Drôle de mélange : les hommes sont à la fois d’un audacieux esprit d’entreprise (tout le monde est vendeur de quelque chose, tout peut devenir une affaire), et défaitistes dans l’action tant les administrations corrompues transforment l’échec inexpliqué en une possibilité inhérente à toute démarche. Expansifs, les gens expriment leur malheur, pleurent ou s’énervent, mais sachant que rien ne sera fait pour eux, une fois le sac vidé, ils font preuve d’une inventivité redoublée. De la débrouillardise à l’action criminelle il n’y a ici qu’un pas. L’individualisme américain rencontre ici les micro-sociétés de rues, où les échanges, aussi fragiles soient-ils, tissent de forts liens qui ressemblent à un prolongement du cadre familial.

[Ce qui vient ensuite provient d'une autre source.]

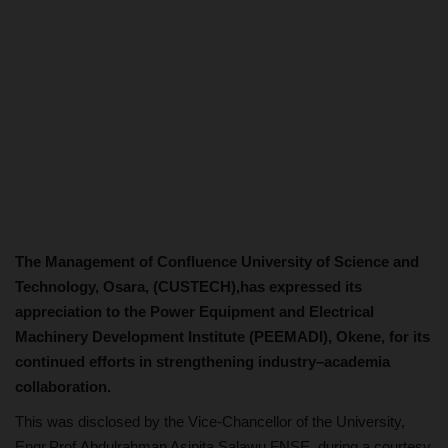
The Management of Confluence University of Science and
Technology, Osara, (CUSTECH),has expressed its
appreciation to the Power Equipment and Electrical
Machinery Development Institute (PEEMADI), Okene, for its
continued efforts in strengthening industry–academia
collaboration.
This was disclosed by the Vice-Chancellor of the University,
Engr.Prof.Abdulrahman Asipita Salawu FNSE, during a courtesy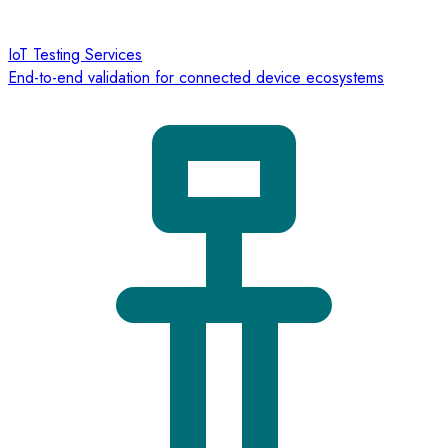
IoT Testing Services
End-to-end validation for connected device ecosystems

Cette idée d’une population et de son contexte ne se construit jamais frontalement mais par une habile accumulation de bribes : une conversation au téléphone partiellement audible, une voix lointaine, une assemblée floue en arrière-plan…
Alejandro Landes a choisi de faire jouer à Porfirio Ramirez son propre rôle, sans lui faire lire le scénario et en se concentrant sur la répétition des dialogues. Son fils complice lors des faits étant devenu trop grand, il l’a remplacé par son cadet. Et pour sa femme, le couple s’étant séparé, une jeune voisine que Porfirio admirait – et dont le dossier de presse dit malignement « qu’elle aimait l’intérêt qu’il avait pour elle » – s’est prêtée au jeu. Trois semaines avant le début du tournage, Landes a demandé aux acteurs d’habiter avec Porfirio. Le film est donc un mélange d’éléments réels, de principes de cinéma vérité, et d’une grande rigueur formelle. Mais les éléments carcéraux, qui auraient pu le piéger dans une métaphore pataude de la double condition de Porfirio – paralysé et oublié – parviennent à dessiner très profondément l’homme, et à inscrire dans sa chair, dans ses mouvements, quasiment sans le faire parler, ce que son corps et le monde ont fait à son caractère, et en retour ce que son caractère est capable de leur imposer. Si parfois la mise en scène de Landes a le caractère strict d’une jeunesse qui revendique une radicalité artistique, qu’elle fait de scènes naturelles des scènes inévitables (le sexe explicite) et par là un peu forcées, Porfirio porte un regard dont la perspicacité ajoute à la justesse la synthèse d’un pays.